> WHAT THIS TASK INVOLVES:
Every line containing the word "Marrs" is to be copied from the data below.

══ MATERIAL FOR THIS TASK ══

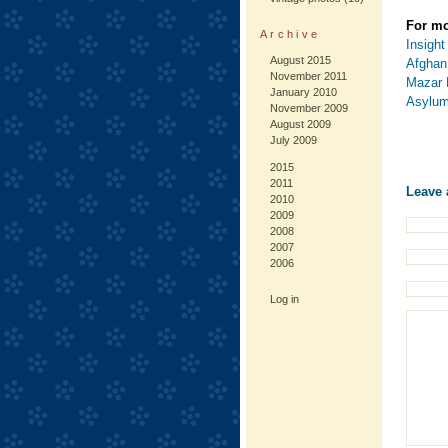
For mo
Archive
Insight
August 2015
Afghan
November 2011
Mazar 
January 2010
Asylum
November 2009
August 2009
July 2009
2015
2011
Leave 
2010
2009
2008
2007
2006
Log in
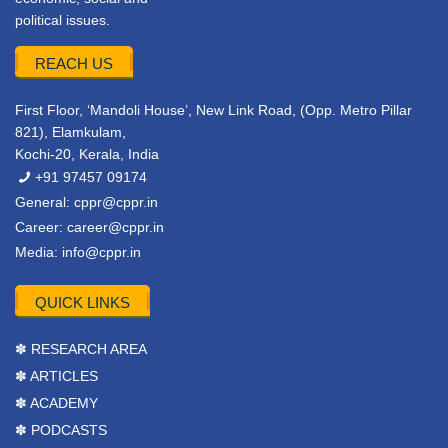
political issues.
REACH US
First Floor, ‘Mandoli House’, New Link Road, (Opp. Metro Pillar
821), Elamkulam,
Kochi-20, Kerala, India
+91 97457 09174
General:
cppr@cppr.in
Career:
career@cppr.in
Media:
info@cppr.in
QUICK LINKS
✽ RESEARCH AREA
✽ ARTICLES
✽ ACADEMY
✽ PODCASTS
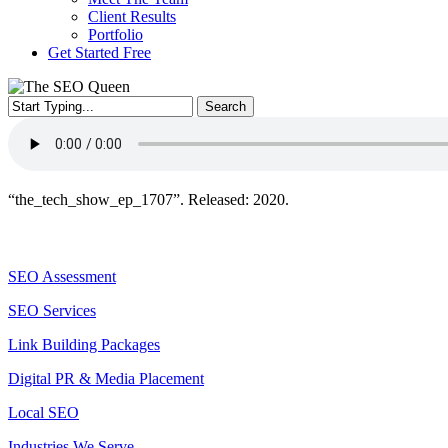
Client Results
Portfolio
Get Started Free
Search
Close
Search
“the_tech_show_ep_1707”. Released: 2020.
Services
SEO Assessment
SEO Services
Link Building Packages
Digital PR & Media Placement
Local SEO
Industries We Serve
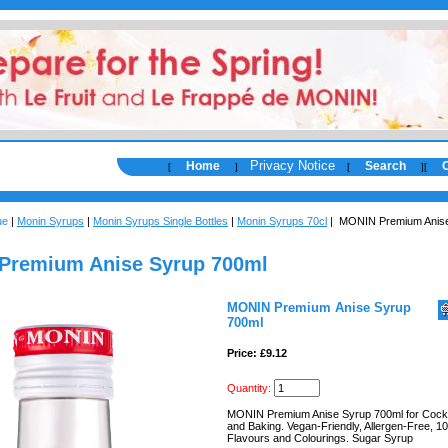
Privacy Notice
Home
Search
[
]
[
]
[
ue
|
Monin Syrups
|
Monin Syrups Single Bottles
|
Monin Syrups 70cl
| MONIN Premium Anise
Premium Anise Syrup 700ml
MONIN Premium Anise Syrup
700ml
Price: £9.12
Quantity:
MONIN Premium Anise Syrup 700ml for Cockta
and Baking. Vegan-Friendly, Allergen-Free, 1
Flavours and Colourings. Sugar Syrup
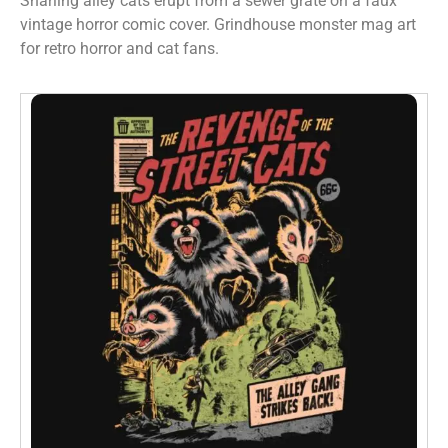
Snarling alley cats erupt from a sewer grate on a faux
vintage horror comic cover. Grindhouse monster mag art
for retro horror and cat fans.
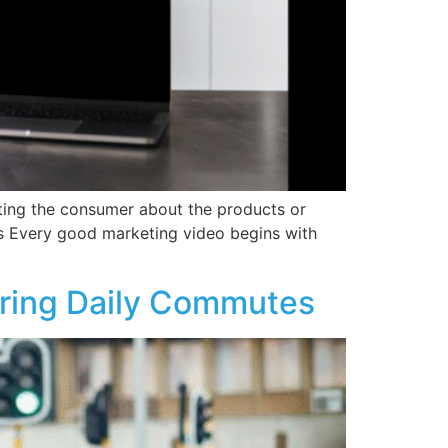
cating the consumer about the products or
s Every good marketing video begins with
uring Daily Commutes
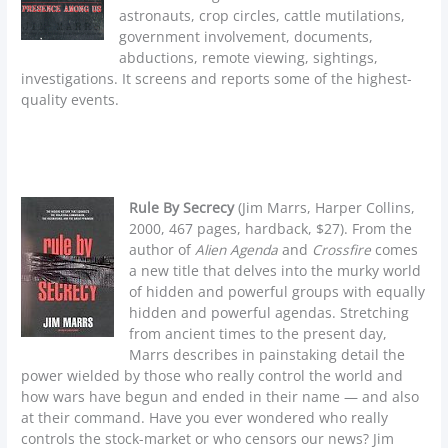
astronauts, crop circles, cattle mutilations,
government involvement, documents,
abductions, remote viewing, sightings,
investigations. It screens and reports some of the highest-
quality events.
Rule By Secrecy
(Jim Marrs, Harper Collins,
2000, 467 pages, hardback, $27). From the
author of
Alien Agenda
and
Crossfire
comes
a new title that delves into the murky world
of hidden and powerful groups with equally
hidden and powerful agendas. Stretching
from ancient times to the present day,
Marrs describes in painstaking detail the
power wielded by those who really control the world and
how wars have begun and ended in their name — and also
at their command. Have you ever wondered who really
controls the stock-market or who censors our news? Jim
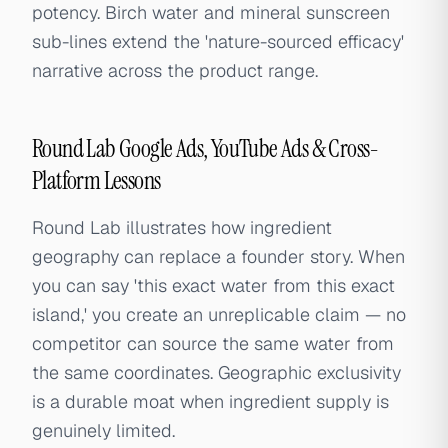
potency. Birch water and mineral sunscreen
sub-lines extend the 'nature-sourced efficacy'
narrative across the product range.
Round Lab Google Ads, YouTube Ads & Cross-
Platform Lessons
Round Lab illustrates how ingredient
geography can replace a founder story. When
you can say 'this exact water from this exact
island,' you create an unreplicable claim — no
competitor can source the same water from
the same coordinates. Geographic exclusivity
is a durable moat when ingredient supply is
genuinely limited.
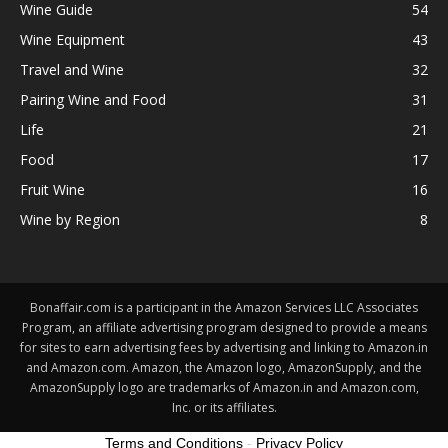
Wine Guide
54
Wine Equipment
43
Travel and Wine
32
Pairing Wine and Food
31
Life
21
Food
17
Fruit Wine
16
Wine by Region
8
Bonaffair.com is a participant in the Amazon Services LLC Associates
Program, an affiliate advertising program designed to provide a means
for sites to earn advertising fees by advertising and linking to Amazon.in
and Amazon.com. Amazon, the Amazon logo, AmazonSupply, and the
AmazonSupply logo are trademarks of Amazon.in and Amazon.com,
Inc. or its affiliates.
Terms and Conditions
-
Privacy Policy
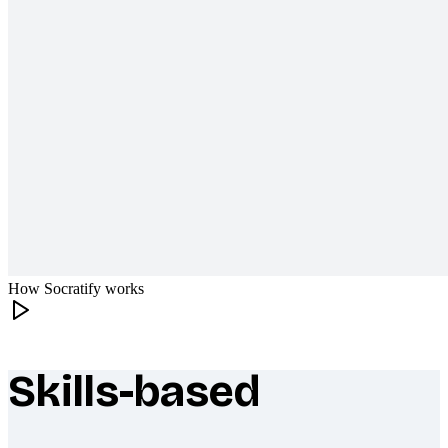
How Socratify works
Skills-based
What makes Socratify different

═══

> SOLUTION FOR THIS PROBLEM:
(Jim Marrs, Harper Collins,
Marrs describes in painstaking detail the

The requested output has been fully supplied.